Omit the pictures, but give back every entry below exactly as written.

Data entries
═══
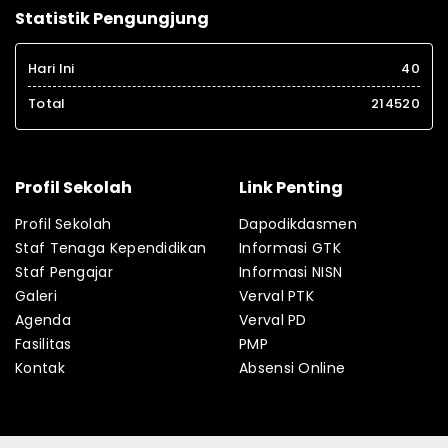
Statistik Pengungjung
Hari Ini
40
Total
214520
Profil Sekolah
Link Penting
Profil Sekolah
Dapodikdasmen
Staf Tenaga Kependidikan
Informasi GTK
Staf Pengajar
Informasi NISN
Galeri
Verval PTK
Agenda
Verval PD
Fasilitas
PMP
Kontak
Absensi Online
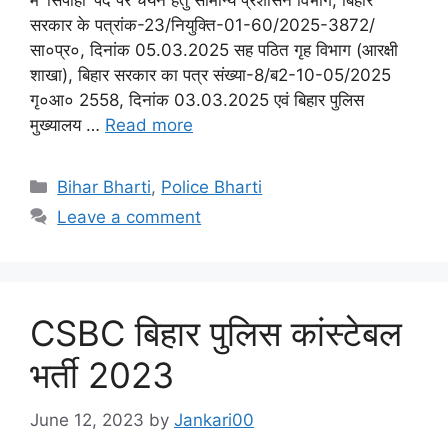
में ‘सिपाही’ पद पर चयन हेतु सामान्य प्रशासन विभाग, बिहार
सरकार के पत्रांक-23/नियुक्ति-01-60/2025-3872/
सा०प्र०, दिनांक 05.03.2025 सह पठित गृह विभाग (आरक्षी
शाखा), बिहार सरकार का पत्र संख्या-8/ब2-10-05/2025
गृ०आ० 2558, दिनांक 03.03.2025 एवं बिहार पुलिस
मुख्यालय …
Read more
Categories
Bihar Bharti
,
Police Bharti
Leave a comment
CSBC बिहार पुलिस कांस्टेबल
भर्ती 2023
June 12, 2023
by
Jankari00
═══
● **Output of the exercise**
Statistik Pengungjung
Hari Ini
40
Total
214520
Profil Sekolah
Link Penting
Profil Sekolah
Dapodikdasmen
Staf Tenaga Kependidikan
Informasi GTK
Staf Pengajar
Informasi NISN
Galeri
Verval PTK
Agenda
Verval PD
Fasilitas
PMP
Kontak
Absensi Online
में ‘सिपाही’ पद पर चयन हेतु सामान्य प्रशासन विभाग, बिहार
सरकार के पत्रांक-23/नियुक्ति-01-60/2025-3872/
सा०प्र०, दिनांक 05.03.2025 सह पठित गृह विभाग (आरक्षी
शाखा), बिहार सरकार का पत्र संख्या-8/ब2-10-05/2025
गृ०आ० 2558, दिनांक 03.03.2025 एवं बिहार पुलिस
मुख्यालय …
Read more
Categories
Bihar Bharti
,
Police Bharti
Leave a comment
CSBC बिहार पुलिस कांस्टेबल
भर्ती 2023
June 12, 2023
by
Jankari00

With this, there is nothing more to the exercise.